What to do:
Using the records below, output the stretch that opens with the line containing "Integration services play" and closes with the line containing "various platforms, reducing manual work and", exactly and including both lines, with nothing more.

Data section:
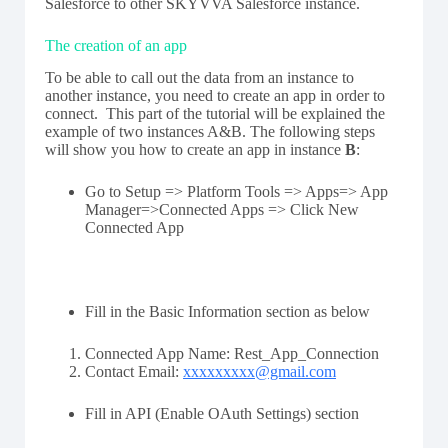
Salesforce to other SKYVVA Salesforce instance.
The creation of an app
To be able to call out the data from an instance to
another instance, you need to create an app in order to
connect. This part of the tutorial will be explained the
example of two instances A&B. The following steps
will show you how to create an app in instance
B
:
Go to Setup => Platform Tools => Apps=> App
Manager=>Connected Apps => Click New
Connected App
Fill in the Basic Information section as below
Connected App Name: Rest_App_Connection
Contact Email:
xxxxxxxxx@gmail.com
Fill in API (Enable OAuth Settings) section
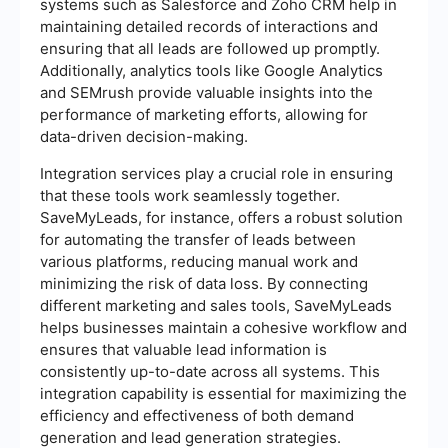
systems such as Salesforce and Zoho CRM help in
maintaining detailed records of interactions and
ensuring that all leads are followed up promptly.
Additionally, analytics tools like Google Analytics
and SEMrush provide valuable insights into the
performance of marketing efforts, allowing for
data-driven decision-making.
Integration services play a crucial role in ensuring
that these tools work seamlessly together.
SaveMyLeads, for instance, offers a robust solution
for automating the transfer of leads between
various platforms, reducing manual work and
minimizing the risk of data loss. By connecting
different marketing and sales tools, SaveMyLeads
helps businesses maintain a cohesive workflow and
ensures that valuable lead information is
consistently up-to-date across all systems. This
integration capability is essential for maximizing the
efficiency and effectiveness of both demand
generation and lead generation strategies.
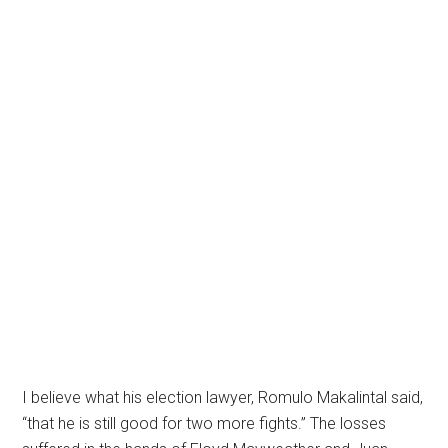
I believe what his election lawyer, Romulo Makalintal said,
“that he is still good for two more fights.” The losses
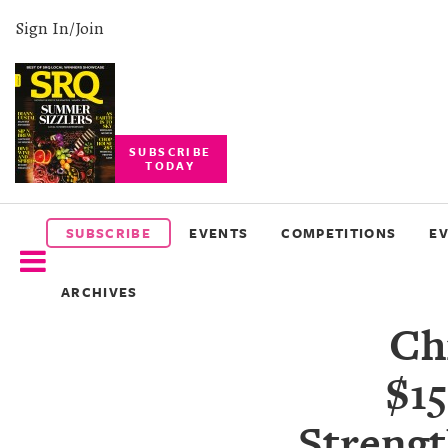
Sign In/Join
SUBSCRIBE
TODAY
SUBSCRIBE
EVENTS
SUBSCRIBE
EVENTS
COMPETITIONS
E
COMPETITIONS
ARCHIVES
EVENT
Ch
PHOTOS
$15
BRANDED
CONTENT
Strengt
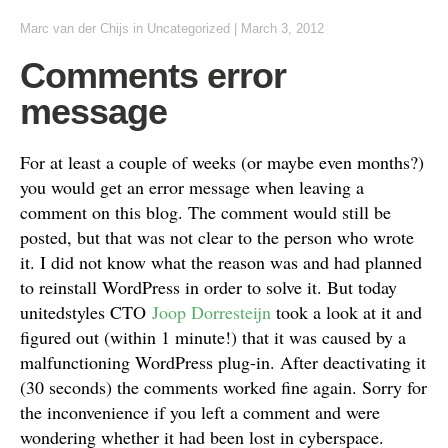
Marc van der Chijs
in
Uncategorized
|
March 3, 2012
Comments error
message
For at least a couple of weeks (or maybe even months?)
you would get an error message when leaving a
comment on this blog. The comment would still be
posted, but that was not clear to the person who wrote
it. I did not know what the reason was and had planned
to reinstall WordPress in order to solve it. But today
unitedstyles CTO
Joop Dorresteijn
took a look at it and
figured out (within 1 minute!) that it was caused by a
malfunctioning WordPress plug-in. After deactivating it
(30 seconds) the comments worked fine again. Sorry for
the inconvenience if you left a comment and were
wondering whether it had been lost in cyberspace.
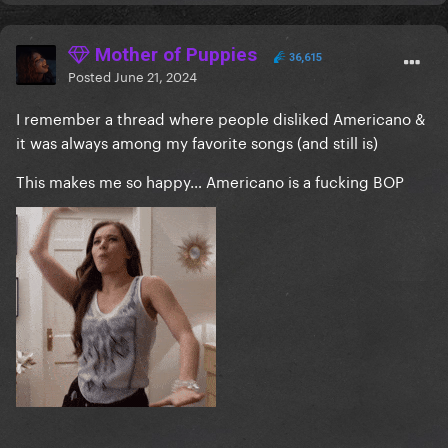
Mother of Puppies
36,615
Posted
June 21, 2024
I remember a thread where people disliked Americano &
it was always among my favorite songs (and still is)
This makes me so happy… Americano is a fucking BOP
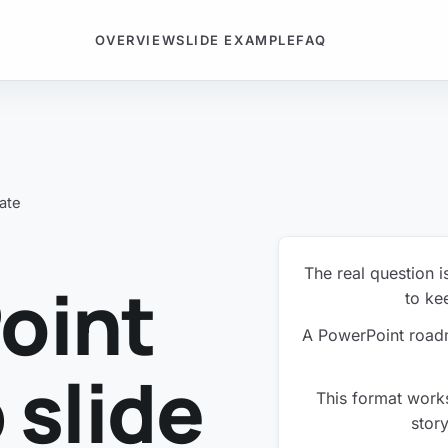
OVERVIEW
SLIDE EXAMPLE
FAQ
ate
The real question i
oint
to kee
A PowerPoint roadm
slide
This format works
story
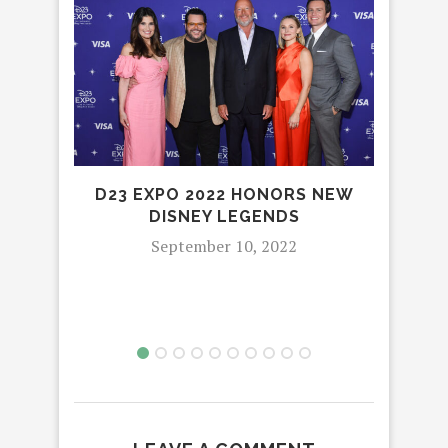
D23 EXPO 2022 HONORS NEW
DISNEY LEGENDS
E
September 10, 2022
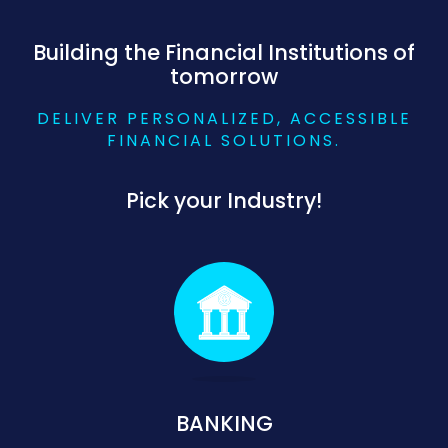
Building the Financial Institutions of
tomorrow
DELIVER PERSONALIZED, ACCESSIBLE
FINANCIAL SOLUTIONS.
Pick your Industry!
BANKING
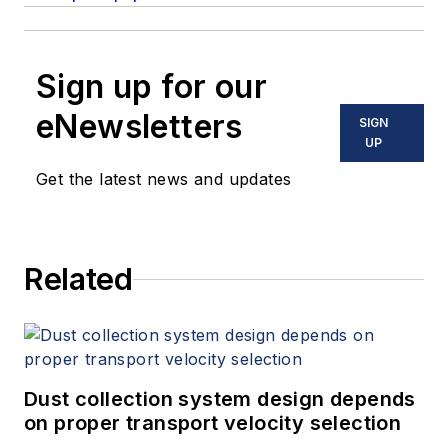
Sign up for our
eNewsletters
SIGN
UP
Get the latest news and updates
Related
Dust collection system design depends
on proper transport velocity selection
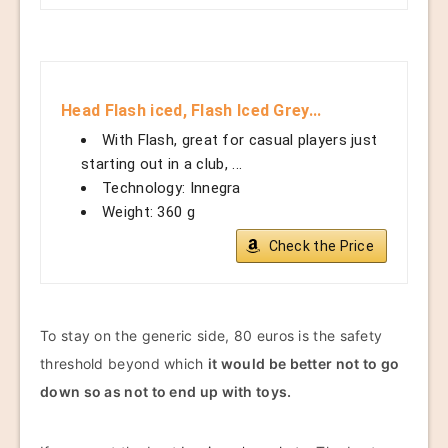
Head Flash iced, Flash Iced Grey...
With Flash, great for casual players just
starting out in a club, ...
Technology: Innegra
Weight: 360 g
Check the Price
To stay on the generic side, 80 euros is the safety
threshold beyond which
it would be better not to go
down so as not to end up with toys.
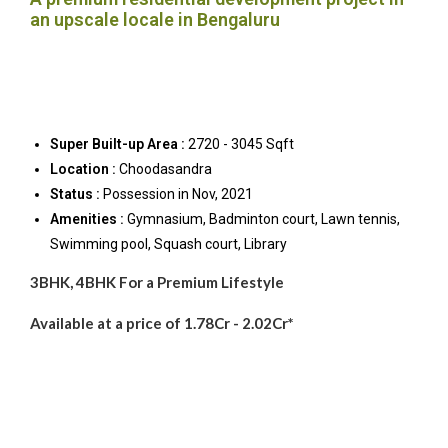
an upscale locale in Bengaluru
Super Built-up Area :
2720 - 3045 Sqft
Location :
Choodasandra
Status :
Possession in Nov, 2021
Amenities :
Gymnasium, Badminton court, Lawn tennis,
Swimming pool, Squash court, Library
3BHK, 4BHK For a Premium Lifestyle
Available at a price of 1.78Cr - 2.02Cr*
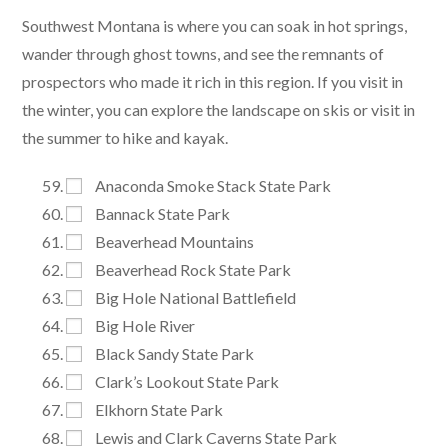
Southwest Montana is where you can soak in hot springs,
wander through ghost towns, and see the remnants of
prospectors who made it rich in this region. If you visit in
the winter, you can explore the landscape on skis or visit in
the summer to hike and kayak.
Anaconda Smoke Stack State Park
Bannack State Park
Beaverhead Mountains
Beaverhead Rock State Park
Big Hole National Battlefield
Big Hole River
Black Sandy State Park
Clark’s Lookout State Park
Elkhorn State Park
Lewis and Clark Caverns State Park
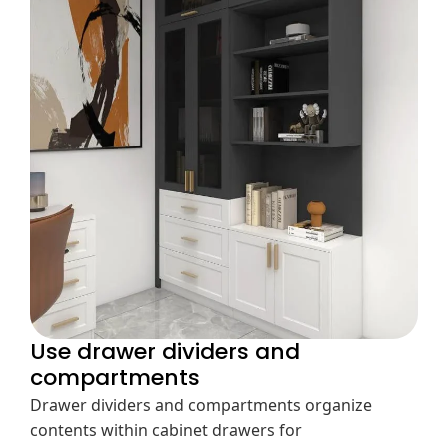
Use drawer dividers and
compartments
Drawer dividers and compartments organize
contents within cabinet drawers for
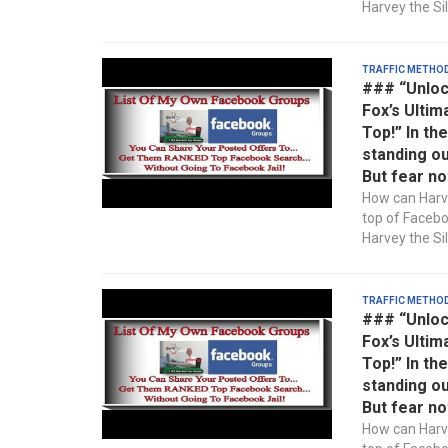
Harvey the Sil
Traffic Metho
### “Unloc
Fox’s Ultim
Top!” In th
standing ou
But fear no
How can Harve
top of Faceb
Harvey the Sil
Traffic Metho
### “Unloc
Fox’s Ultim
Top!” In th
standing ou
But fear no
How can Harve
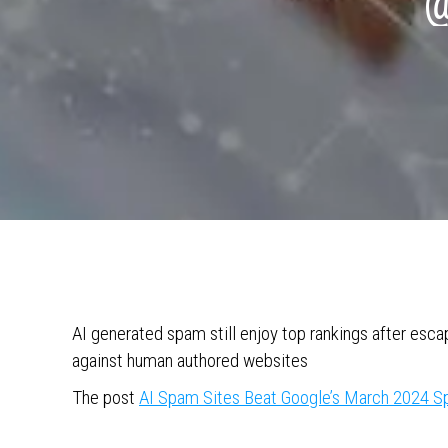
@
AI generated spam still enjoy top rankings after es
against human authored websites
The post
AI Spam Sites Beat Google’s March 2024 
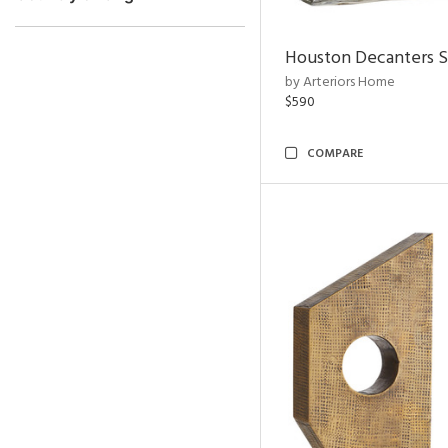
Houston Decanters S
by Arteriors Home
$590
COMPARE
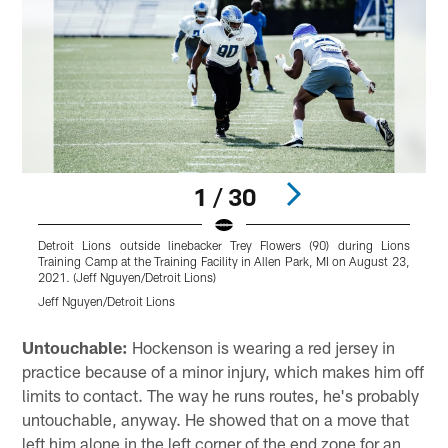
1 / 30
Detroit Lions outside linebacker Trey Flowers (90) during Lions
D
Training Camp at the Training Facility in Allen Park, MI on August 23,
T
2021. (Jeff Nguyen/Detroit Lions)
2
Jeff Nguyen/Detroit Lions
J
Pause
Play
Untouchable:
Hockenson is wearing a red jersey in
practice because of a minor injury, which makes him off
limits to contact. The way he runs routes, he's probably
untouchable, anyway. He showed that on a move that
left him alone in the left corner of the end zone for an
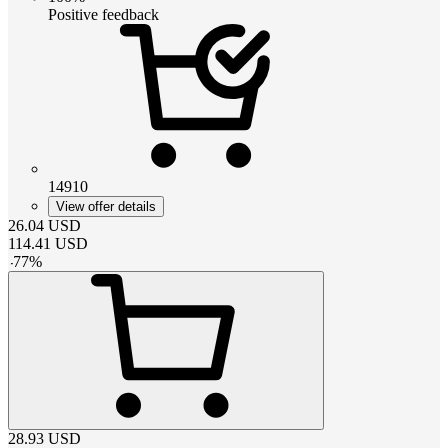
Positive feedback
14910
View offer details
26.04
USD
114.41
USD
-
77
%
28.93
USD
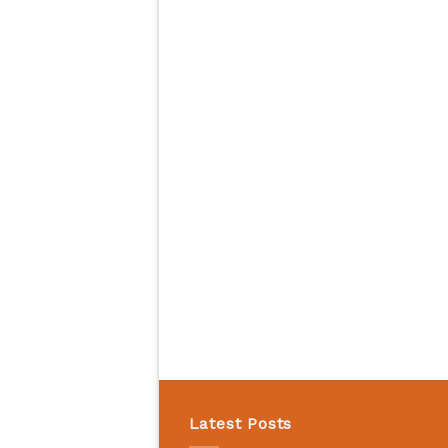
Latest Posts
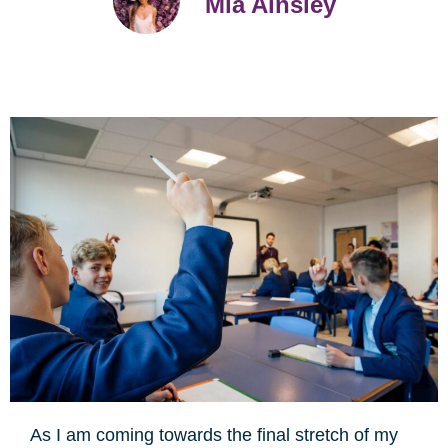
Mia Ainsley
As I am coming towards the final stretch of my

Solution for this exercise:
Integration services play a crucial role in ensuring
that these tools work seamlessly together.
SaveMyLeads, for instance, offers a robust solution
for automating the transfer of leads between
various platforms, reducing manual work and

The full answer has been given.